Por Francisco J Contreras M

Nuestro país enfrenta tres tipos de problemas de desequilibrios de la balanza de pagos y de tasa de cambios:

Ajuste: al gobierno le es imposible corregir los desequilibrios reales de la balanza de pagos porque el país únicamente es capaz de exportar petróleo y productos mineros. Con una expectativa de leve recuperación de los precios de esos productos de exportación, una emisión irresponsable de dinero de manera permanente, una asfixia regulatoria y una descapitalización del sector productivo es inevitable una crisis terminal de balanza de pagos. Venezuela un país con las mayores reservas de petróleo del mundo, produce poco, refina poco y no exporta lo que podría.

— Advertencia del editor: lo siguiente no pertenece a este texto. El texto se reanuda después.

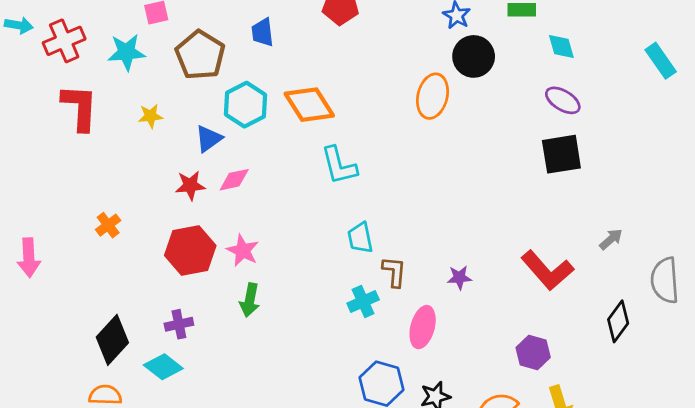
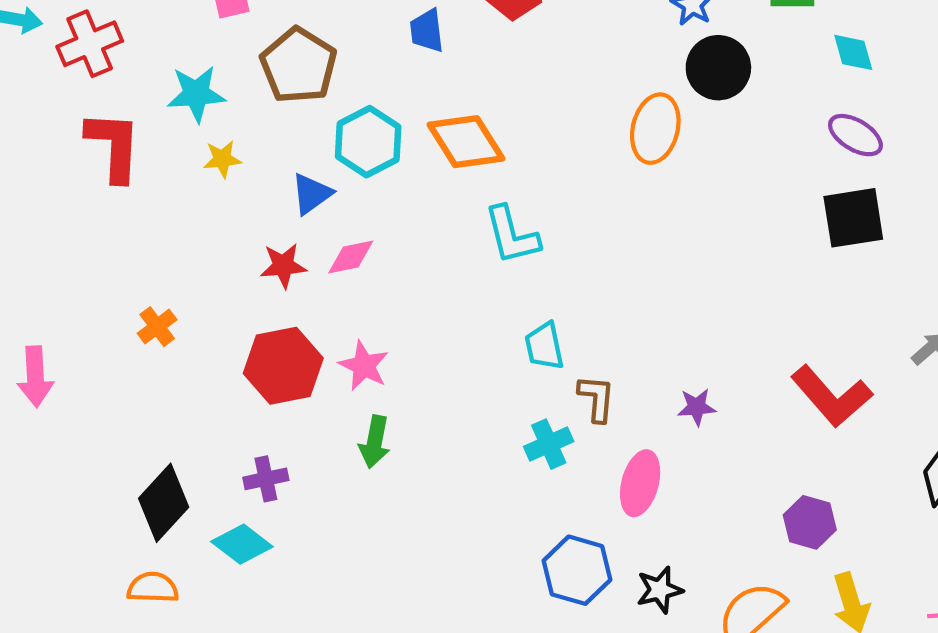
blue trapezoid: (262, 32) -> (427, 31), moved
cyan star: (126, 52) -> (196, 94), moved

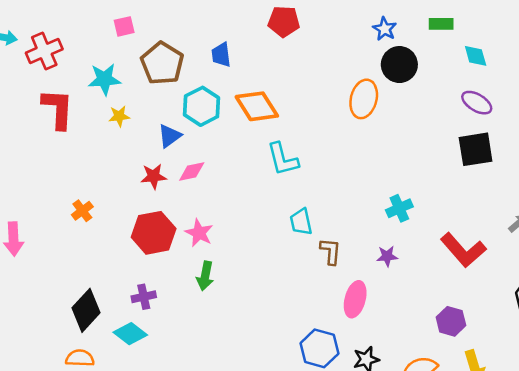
blue trapezoid: (427, 31) -> (221, 55), moved
cyan cross: (549, 444) -> (399, 208), moved

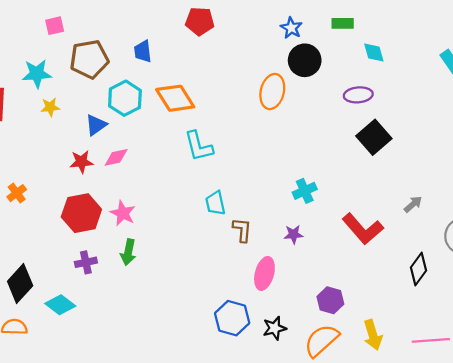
brown pentagon: (162, 63) -> (89, 59), turned 30
purple ellipse: (477, 103) -> (358, 95), moved, turned -36
black square: (476, 149) -> (374, 137), turned -32
purple cross: (144, 297) -> (86, 262), moved
purple hexagon: (451, 321) -> (330, 300), moved

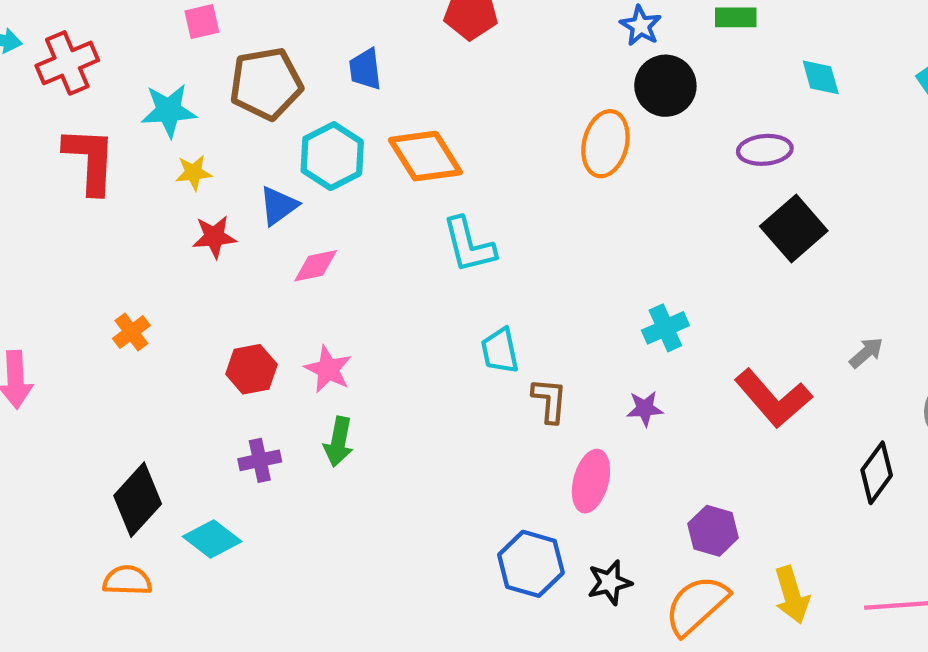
cyan diamond: (374, 52) -> (821, 77), moved
red star: (81, 162) -> (214, 237), moved
red hexagon: (81, 213) -> (251, 369), size x0.7

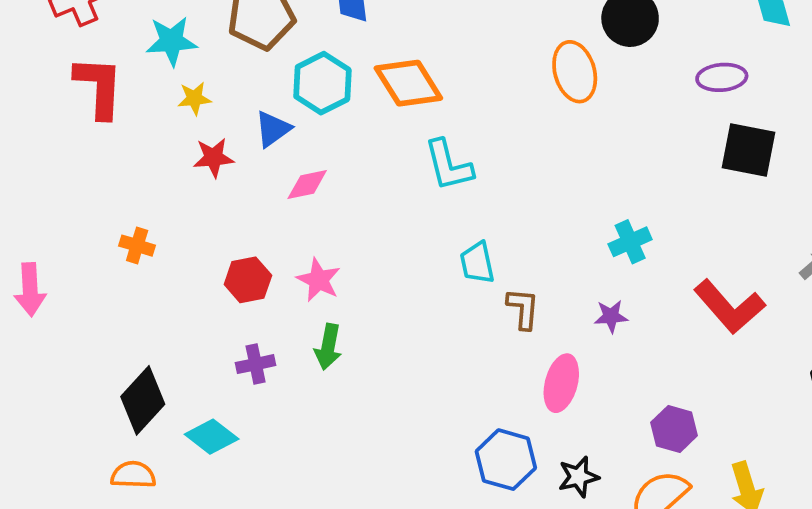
orange ellipse: (605, 144) -> (575, 72), turned -30
black square: (794, 229) -> (749, 150), turned -38
orange cross: (131, 332) -> (137, 246), turned -36

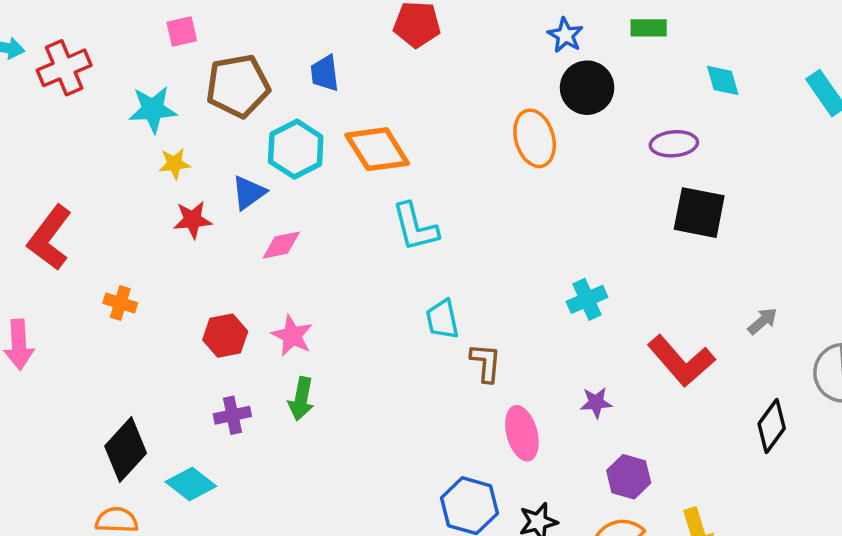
red L-shape: (99, 87) -> (50, 238), moved, turned -146
purple star: (611, 316) -> (596, 403), moved
pink ellipse: (561, 383) -> (522, 433), turned -30

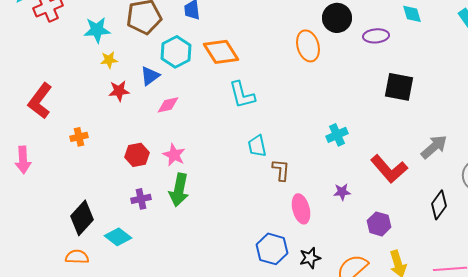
purple ellipse: (674, 144) -> (376, 36), moved
orange cross: (120, 303) -> (79, 137), turned -30
gray arrow: (763, 321) -> (434, 147), size x1.6
green arrow: (301, 399) -> (179, 190), size x1.4
purple hexagon: (629, 477) -> (379, 224), moved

Confianza: las expectativas altamente negativas que pesan sobre la economía pueden dar lugar a variaciones en el tipo de cambio con desplazamientos de fondos oficiales y privados de una moneda a otra, de un activo de reserva a otro, la consecuencia es que compromete más la mermada liquidez requerida para estabilizar los pagos externos. Los actores económicos prefieren cualquier otra moneda como reserva de valor que el bolívar, desconfían de nuestra moneda y de las políticas económicas gubernamentales. Históricamente el gobierno hace anuncios de los cuales muy pocos cumple y termina reforzando lo que siempre hace.

Liquidez: Con problemas simultáneos de ajuste y confianza es nula la capacidad para crear productos de reserva y cubrir con ellos los desequilibrios de la balanza de pagos.
Venezuela está urgida de llegar a acuerdos internacionales que le proporcionen apoyo financiero directo y crédito en un monto que ya supera los 60.000 Millones de $USD.

En los medios sigue prevaleciendo una diatriba centrada en lo político con una irremediable indolencia hacia la economía, no existe explicación sensata para este comportamiento, quizás la descapitalización económica y moral es también del conocimiento. La manera como se aborda el tema económico en un país en ruina es una irresponsabilidad jamás vista en la historia de la economía mundial. Hay pocos avances entre los factores democráticos obnubilados en un discurso político predominantemente populista.